In 2016, ECBC facilitated technology transition and optimized engineering support to augment acquisition processes by broadening the concept of how protection from CBRNE threats is provided to the warfighter. That rethinking entails seeing CBRNE threat responses as an integrated system of systems or capability sets rather than individual pieces of protective equipment or detectors. For example, ECBC system designers consider whether a chemical biological detector should emphasize earlier warning or greater sensitivity in identifying chemical biological agent compounds, or whether personal protective equipment should provide more comfort for long-term wearing or more ease of donning and doffing in response to a threat identification.

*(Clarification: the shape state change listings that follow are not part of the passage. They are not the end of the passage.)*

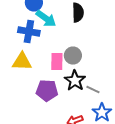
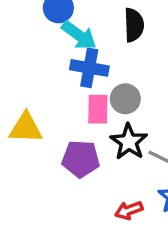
blue cross: (29, 32) -> (89, 68), moved
yellow triangle: (22, 62) -> (26, 128), moved

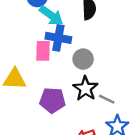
pink rectangle: (98, 109) -> (43, 51), moved

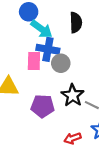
gray circle: (83, 59) -> (61, 63), moved

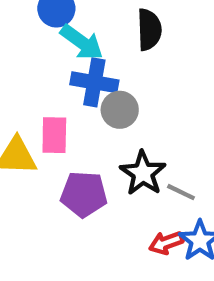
pink rectangle: (34, 61) -> (54, 135), moved
red arrow: (73, 138) -> (166, 243), moved

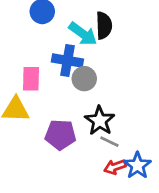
cyan arrow: (82, 42) -> (83, 34), moved
pink rectangle: (54, 135) -> (31, 79), moved
gray line: (181, 192) -> (109, 142), moved

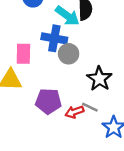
black star: (100, 121) -> (99, 79), moved
red arrow: (115, 167) -> (74, 112), moved

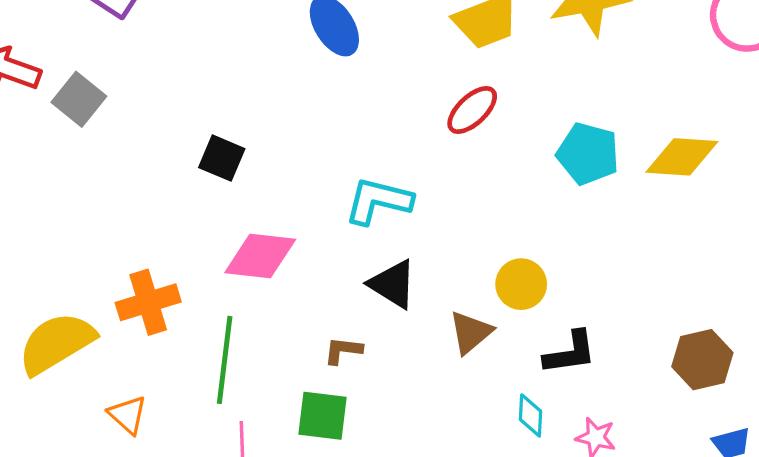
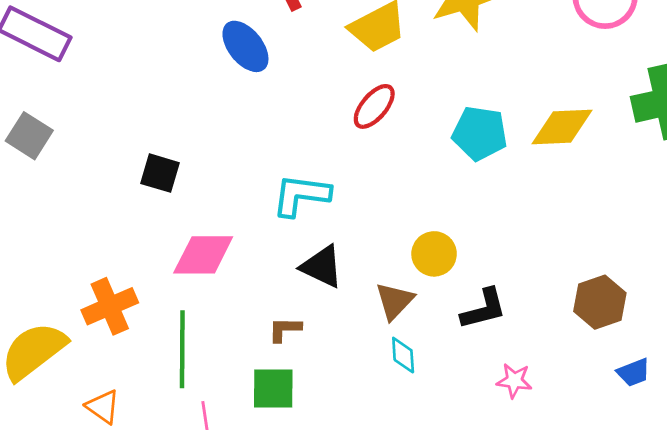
cyan diamond: (531, 415) -> (403, 355), moved

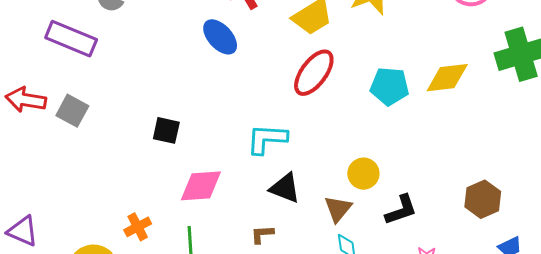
red ellipse: (374, 106) -> (314, 73), size x1.4
orange cross: (110, 306) -> (138, 227), size x0.7

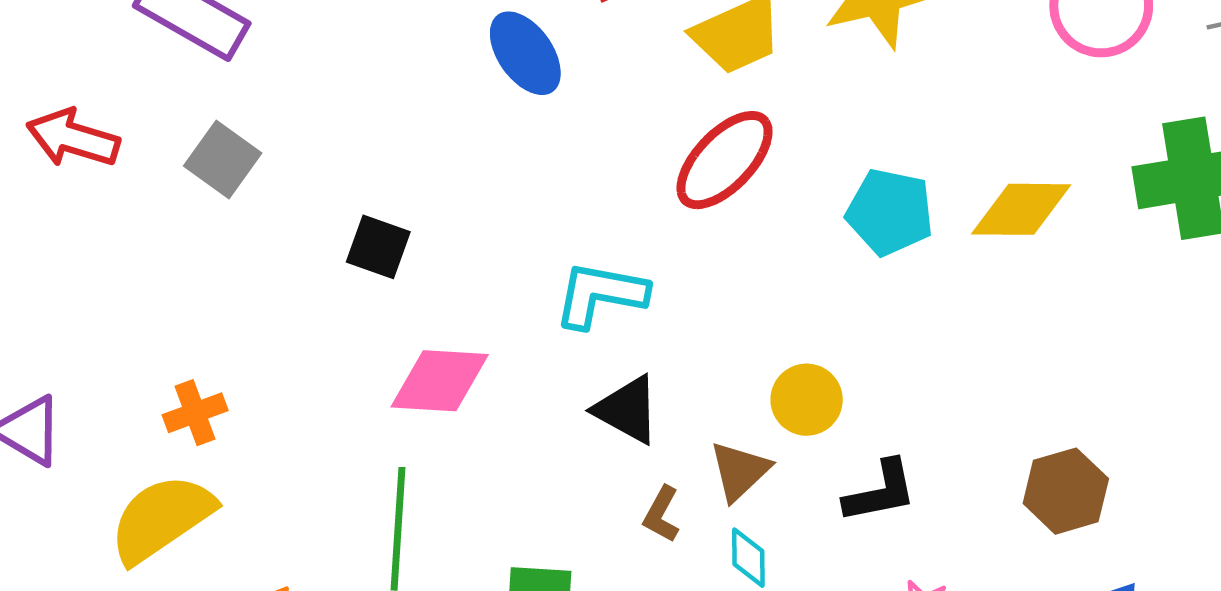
gray square: (72, 111) -> (223, 159), moved
orange cross: (138, 227) -> (195, 413), moved
brown L-shape: (262, 234) -> (661, 514), moved, turned -65

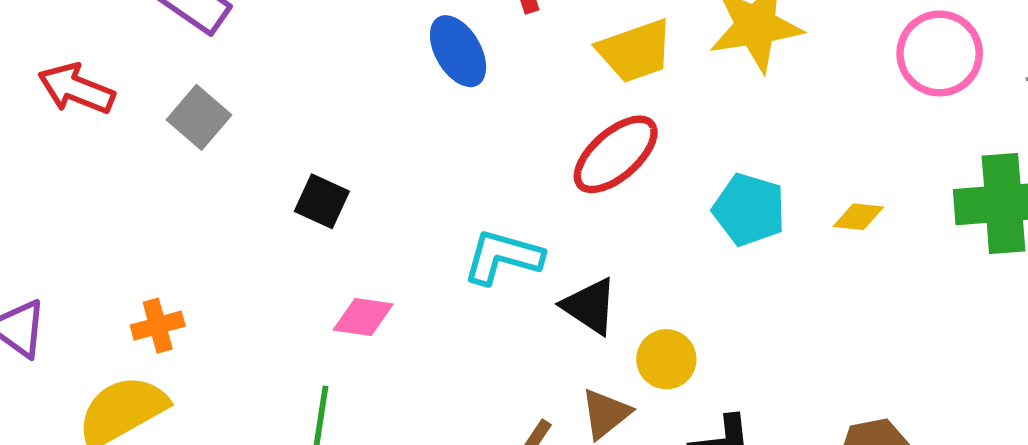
yellow diamond: (1021, 209) -> (858, 217), size x0.6
pink diamond: (440, 381) -> (363, 317), size x0.7
black triangle: (627, 410) -> (590, 306), moved

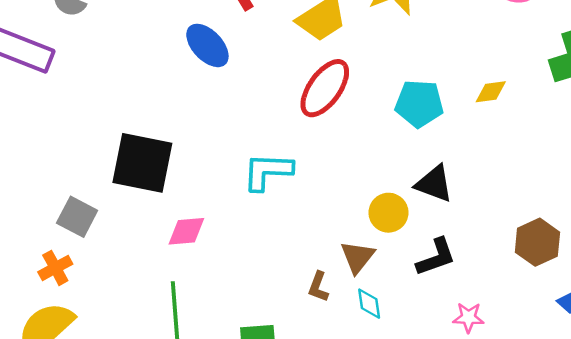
gray square: (199, 117) -> (77, 217), moved
black square: (322, 201) -> (142, 163), size x1.8
black triangle: (590, 306) -> (434, 184), moved

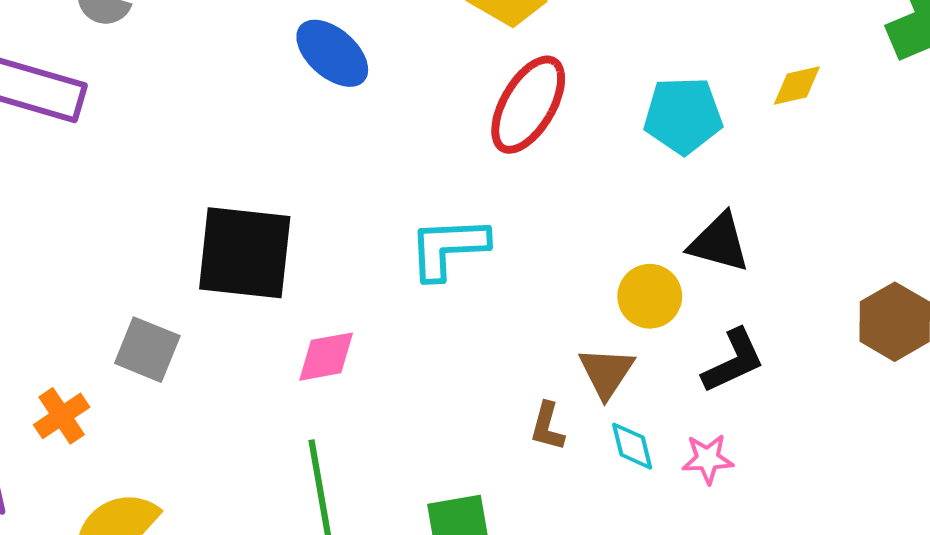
orange cross: (55, 268) -> (62, 416), moved
pink star: (468, 317) -> (708, 459), moved

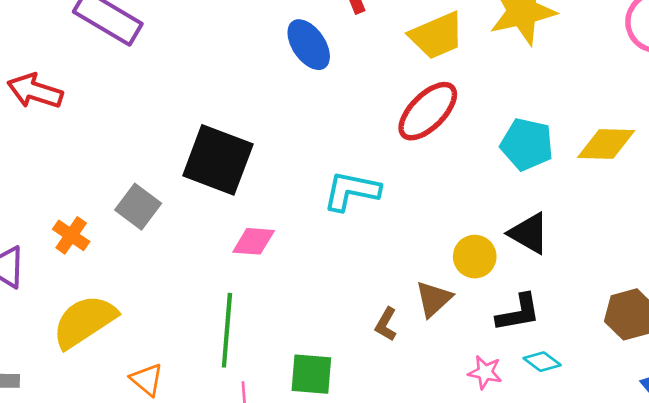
yellow diamond: (797, 86) -> (606, 144), size x1.6
orange cross: (62, 416) -> (71, 235), turned -36
cyan diamond: (632, 446) -> (542, 362), moved, turned -54

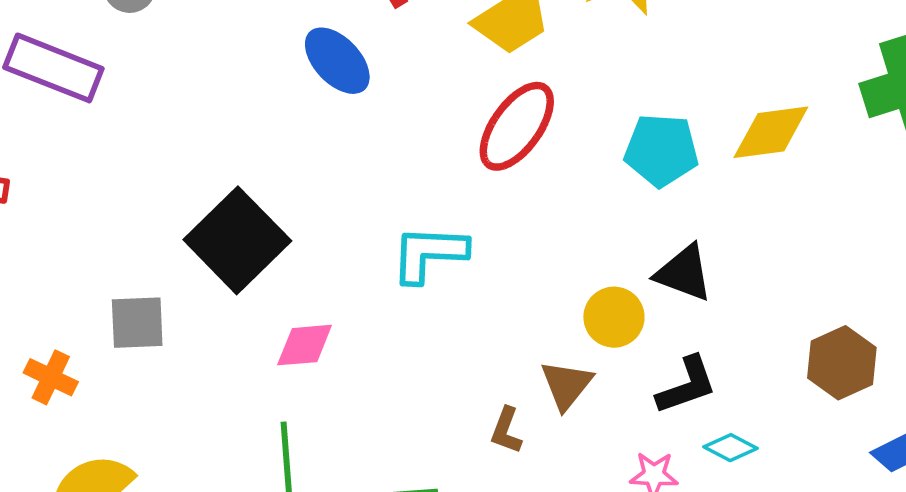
black square: (218, 160) -> (237, 240), turned 34
gray square: (138, 207) -> (137, 323), turned -30

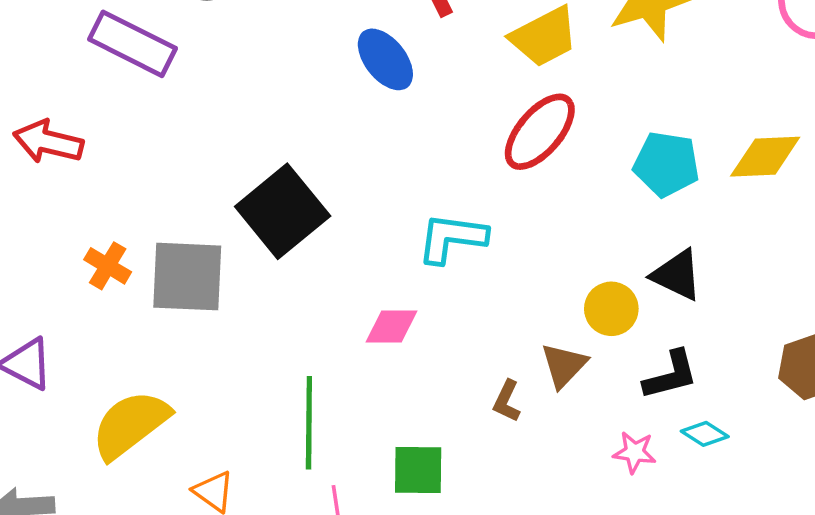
gray square: (137, 323) -> (187, 277), size x1.5
pink diamond: (305, 345) -> (392, 326), moved
orange cross: (51, 377) -> (108, 266), moved

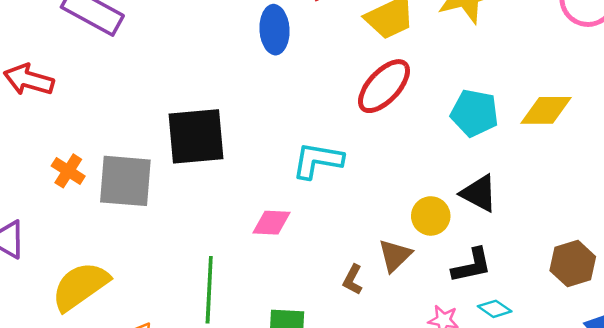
blue ellipse: (385, 59) -> (275, 30), turned 33
black square: (283, 211) -> (196, 136), turned 32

These tradeoffs are then matched to varying battlefield chemical biological threats such as artillery salvos versus improvised explosive devices versus drones versus barrel bombs. This analysis produces a suite of scenario-based solution sets for planners along the entire acquisition life cycle to consider, encouraging holistic thinking from design conception to fielding. The place where this new way of thinking takes place is ECBC’s Systems Integration Laboratory where warfighters, researchers, engineers, acquisition personnel, and the customer engage in a process known as the Analytical Framework. Together, they provide strategic insight, portfolio oversight, warfighter operational risk reduction, and data driven information for decision makers.

The Systems Integration Laboratory and Analytical Framework began in late 2015 when the Joint Program Executive Office for Chemical and Biological Defense and ECBC joined forces to embark on a broad cultural shift away from stove-piped disciplines maintained within branches, divisions, and directorates. It supports a broader movement toward integrated teams spanning the entire acquisition cycle. The Systems Integration Laboratory is where requirement writers, doctrine creators, science and technology experts, materiel developers, the operational test community, warfighters and program managers can collaborate, share information, and test out ideas.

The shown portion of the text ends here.